The email came in with confirmation of a place back in February, but I was heavily concentrating on something else & it barely even registered. I think I did an insta post or story about it, but September seemed ages away, and at that point in marathon training I was running 13.1 regularly as an easy run or in the rest weeks, so it didn’t seem like that big a deal.

Fast forward a few months and it was a lot sooner & I was not massively prepared for it. There’s been no training plan, except maintaining fitness as much as I can. There is no goal in mind, aside from completing it, but even then I’m not going to push myself to keep running if I need to slow down.

such bridge, tho

This way of thinking is not how I usually run. It’s different to Run The Blades, which I undertook at 12 weeks pregnant, because I’m now more or less halfway through at almost 20 weeks & running is getting a little more difficult every time. I haven’t really mentioned this race to many people, & those who did know mostly assumed I was going to drop out or defer the place.

But despite slowing down quite a bit, I didn’t see any reason to not run. I was lucky enough to have lots of friends and family running it too, it’s a very inclusive race that caters well for a lot of slower runners, & there’s no merit in not trying. Mostly, I have no idea what life will be like in September 2020 so it’s a much better idea to have a crack at it now, even if slow.

Lol at being in the 1:50-1:55 finish wave, though

I’m writing this on the train home, tea in hand. Tyneside is close enough to Scotland to be there, raced & back in 24 hours, which is good. Today has been the furthest distance I’ve run since knowingly pregnant, & I was quite apprehensive about it. Most people are very supportive, & those that aren’t aka my mother are just concerned. I get that. But I might never get a chance to run GNR again & I’m not chucking an entry fee unless I absolutely have to.

So. Full sun was forecast and was very much a feature of the day. Not ideal, but I sought the shade at all times, made use of almost every water station & every shower, & will be forever grateful to the good people of Tyne & Wear who stood in their gardens with hosepipes. Higher temps definitely slowed me down a lot & I walked several times, always keeping an eye on my heart rate and perceived effort.

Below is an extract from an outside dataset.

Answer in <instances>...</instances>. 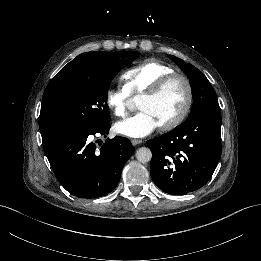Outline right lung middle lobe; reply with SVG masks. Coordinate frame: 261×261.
Returning <instances> with one entry per match:
<instances>
[{"label": "right lung middle lobe", "mask_w": 261, "mask_h": 261, "mask_svg": "<svg viewBox=\"0 0 261 261\" xmlns=\"http://www.w3.org/2000/svg\"><path fill=\"white\" fill-rule=\"evenodd\" d=\"M137 52H128L130 57ZM131 62L127 60H82L65 69L55 80V104L63 130H95L109 123L108 88L114 75ZM43 143L53 135L41 132Z\"/></svg>", "instance_id": "obj_1"}]
</instances>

I had genuinely considered wearing a long sleeve top

It was quite difficult & I am more than happy to admit that. With hindsight, I wouldn’t do this distance again at this stage. It was a long way & I currently feel the same as I’ve done in the past after running a lot further. I’m sore everywhere & I want a warm bath & some more tea & to not be at work for 8am tomorrow. I felt fine when actually running, though, so I’m guessing how I feel now is just heightened fatigue rather than unusual or dangerous. & baby’s currently fluttering away in there, which I started to feel a couple of weeks ago, so that’s good. I am going to take a few days recovery & make sure I get plenty of rest too.

Random points:

  • I don’t realise quite how much I’m flexing the bump until I’m tired & stop doing it. Right now it looks huge because I’m sitting down & have eaten loads of snacks all day
  • Number of women who slowed for a chat before overtaking, or said nice things: loads!
  • Number of mostly men people who elbow-barged me out of the way: also loads, unfortunately
  • I walked about 7 times for 1-2 minutes each time, usually during a hill or when my watch peeped at me for a high heart rate
  • Comparable to London in terms of route congestion, iconic bridge moment, crowd cheers & good marshalling. The end/event village was absolutely chaotic though & would put me off running or spectating again. Volumes of people meant no phone service & it was really strangely laid out.
  • I will have actual nightmares about the mile 9 portaloos 🤢

All in all, I’m glad to have been able to run this but as above, had I not had the race entry ready to go, I wouldn’t deliberately take this distance on during pregnancy. It might be bad timing, & even a couple of weeks ago might have been better for me, but we’ll never know. For now, I’m grateful that all I’m feeling is mild discomfort, tiny fluttery kicks & a crazy desire for sleep.